## Entries supplied:
+---+
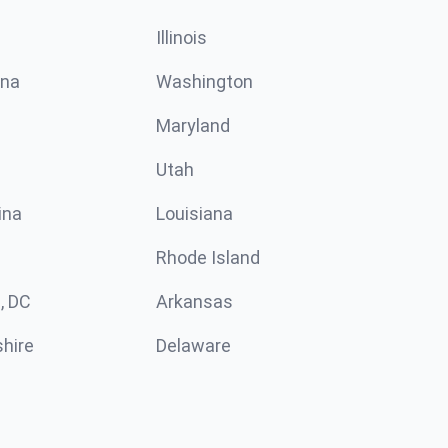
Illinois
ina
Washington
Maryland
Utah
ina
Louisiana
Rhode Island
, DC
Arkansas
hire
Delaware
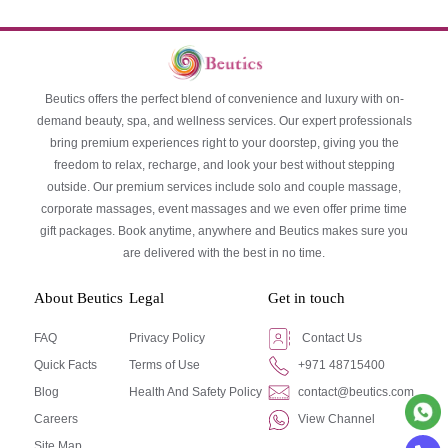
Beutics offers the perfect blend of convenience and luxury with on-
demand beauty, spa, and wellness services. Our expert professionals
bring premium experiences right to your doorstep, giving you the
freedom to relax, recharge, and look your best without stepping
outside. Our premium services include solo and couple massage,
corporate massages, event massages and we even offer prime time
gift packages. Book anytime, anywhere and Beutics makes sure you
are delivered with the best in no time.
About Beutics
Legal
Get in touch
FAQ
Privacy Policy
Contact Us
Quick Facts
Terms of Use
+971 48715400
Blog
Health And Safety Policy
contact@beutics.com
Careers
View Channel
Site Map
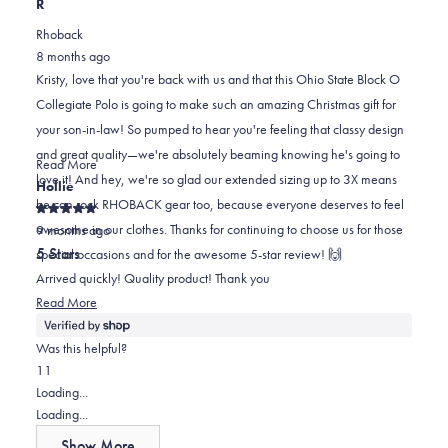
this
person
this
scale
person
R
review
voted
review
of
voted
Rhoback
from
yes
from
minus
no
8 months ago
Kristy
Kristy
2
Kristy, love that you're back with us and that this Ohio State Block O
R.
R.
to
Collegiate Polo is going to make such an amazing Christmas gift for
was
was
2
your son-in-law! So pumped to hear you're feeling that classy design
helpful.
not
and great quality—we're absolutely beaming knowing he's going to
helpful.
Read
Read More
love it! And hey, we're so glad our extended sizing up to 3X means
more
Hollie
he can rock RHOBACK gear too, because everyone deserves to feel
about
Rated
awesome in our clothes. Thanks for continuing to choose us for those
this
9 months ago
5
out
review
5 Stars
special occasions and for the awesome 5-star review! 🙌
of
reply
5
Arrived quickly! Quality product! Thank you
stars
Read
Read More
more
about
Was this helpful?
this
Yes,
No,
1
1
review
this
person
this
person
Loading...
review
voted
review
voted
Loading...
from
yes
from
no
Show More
+---+
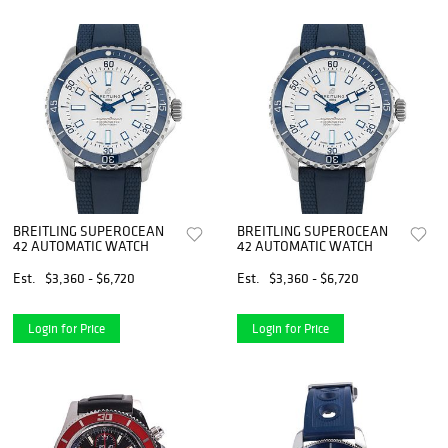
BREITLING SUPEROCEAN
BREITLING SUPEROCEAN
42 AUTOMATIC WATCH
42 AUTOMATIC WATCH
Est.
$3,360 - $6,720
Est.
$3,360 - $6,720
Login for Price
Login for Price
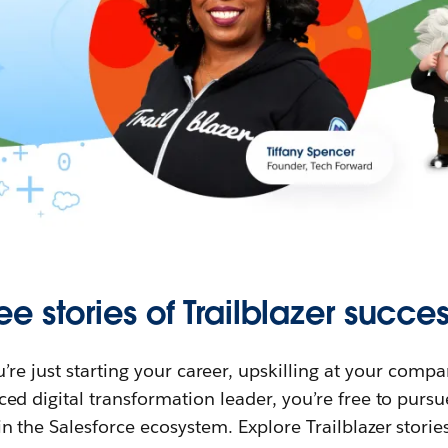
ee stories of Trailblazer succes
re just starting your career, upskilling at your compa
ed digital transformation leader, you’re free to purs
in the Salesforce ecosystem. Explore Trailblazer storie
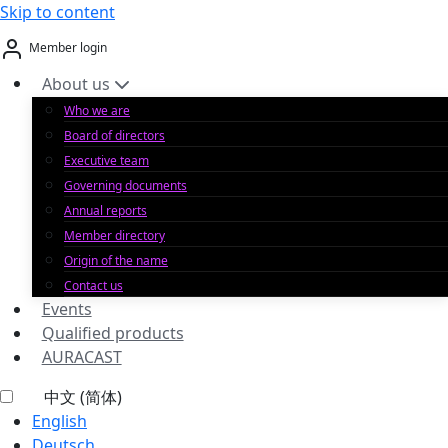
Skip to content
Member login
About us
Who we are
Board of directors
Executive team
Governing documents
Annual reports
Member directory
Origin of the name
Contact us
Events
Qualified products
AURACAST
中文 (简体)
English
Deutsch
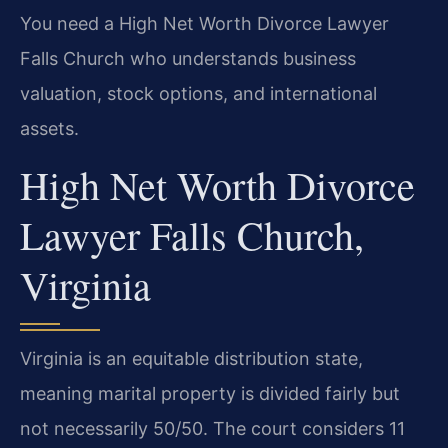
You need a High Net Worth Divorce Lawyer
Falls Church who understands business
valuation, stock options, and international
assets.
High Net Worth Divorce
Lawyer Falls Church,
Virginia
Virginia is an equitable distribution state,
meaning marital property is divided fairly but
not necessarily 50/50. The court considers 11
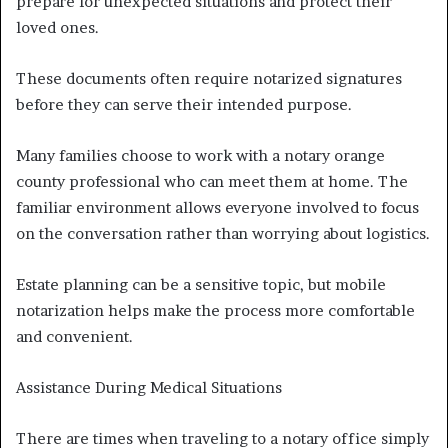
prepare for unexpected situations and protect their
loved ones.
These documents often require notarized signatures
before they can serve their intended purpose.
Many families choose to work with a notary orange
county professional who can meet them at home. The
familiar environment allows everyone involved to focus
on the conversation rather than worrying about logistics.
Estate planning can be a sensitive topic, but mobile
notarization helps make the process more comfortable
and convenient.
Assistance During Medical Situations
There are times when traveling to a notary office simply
+---+
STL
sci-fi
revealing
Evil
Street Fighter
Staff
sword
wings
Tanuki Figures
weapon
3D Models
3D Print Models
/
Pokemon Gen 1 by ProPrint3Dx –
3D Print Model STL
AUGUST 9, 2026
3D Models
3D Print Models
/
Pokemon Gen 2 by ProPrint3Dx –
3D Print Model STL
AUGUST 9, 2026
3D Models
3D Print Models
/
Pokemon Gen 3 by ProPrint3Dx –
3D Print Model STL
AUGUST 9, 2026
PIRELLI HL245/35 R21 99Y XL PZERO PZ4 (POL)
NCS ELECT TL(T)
+---+
In the records above, how many lines hold the string "Divorce"? Respond with that number only.

2